▸ DIRECTIONS: Could you restate every entry word for word, leaving the pictures out?

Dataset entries
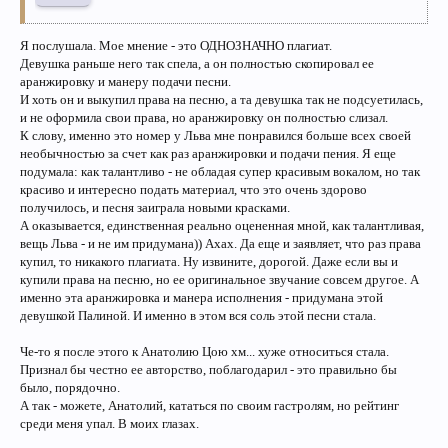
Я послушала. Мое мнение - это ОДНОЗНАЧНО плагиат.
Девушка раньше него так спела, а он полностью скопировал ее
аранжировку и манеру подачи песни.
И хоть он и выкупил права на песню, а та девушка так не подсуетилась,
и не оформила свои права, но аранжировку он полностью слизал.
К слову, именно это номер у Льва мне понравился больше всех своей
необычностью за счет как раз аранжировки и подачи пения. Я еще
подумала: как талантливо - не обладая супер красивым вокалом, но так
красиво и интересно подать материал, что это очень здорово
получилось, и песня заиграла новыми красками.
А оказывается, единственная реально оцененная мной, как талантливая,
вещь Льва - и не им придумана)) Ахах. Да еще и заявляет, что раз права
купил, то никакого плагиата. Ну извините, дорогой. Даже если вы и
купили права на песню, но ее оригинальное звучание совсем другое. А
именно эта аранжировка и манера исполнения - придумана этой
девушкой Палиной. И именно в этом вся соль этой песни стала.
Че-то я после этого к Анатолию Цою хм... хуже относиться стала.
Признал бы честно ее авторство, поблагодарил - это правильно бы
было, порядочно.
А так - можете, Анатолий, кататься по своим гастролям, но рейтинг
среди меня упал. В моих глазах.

▸ RESPONSE FOR THIS EXERCISE:
Я послушала. Мое мнение - это ОДНОЗНАЧНО плагиат.
Девушка раньше него так спела, а он полностью скопировал ее
аранжировку и манеру подачи песни.
И хоть он и выкупил права на песню, а та девушка так не подсуетилась,
и не оформила свои права, но аранжировку он полностью слизал.
К слову, именно это номер у Льва мне понравился больше всех своей
необычностью за счет как раз аранжировки и подачи пения. Я еще
подумала: как талантливо - не обладая супер красивым вокалом, но так
красиво и интересно подать материал, что это очень здорово
получилось, и песня заиграла новыми красками.
А оказывается, единственная реально оцененная мной, как талантливая,
вещь Льва - и не им придумана)) Ахах. Да еще и заявляет, что раз права
купил, то никакого плагиата. Ну извините, дорогой. Даже если вы и
купили права на песню, но ее оригинальное звучание совсем другое. А
именно эта аранжировка и манера исполнения - придумана этой
девушкой Палиной. И именно в этом вся соль этой песни стала.
Че-то я после этого к Анатолию Цою хм... хуже относиться стала.
Признал бы честно ее авторство, поблагодарил - это правильно бы
было, порядочно.
А так - можете, Анатолий, кататься по своим гастролям, но рейтинг
среди меня упал. В моих глазах.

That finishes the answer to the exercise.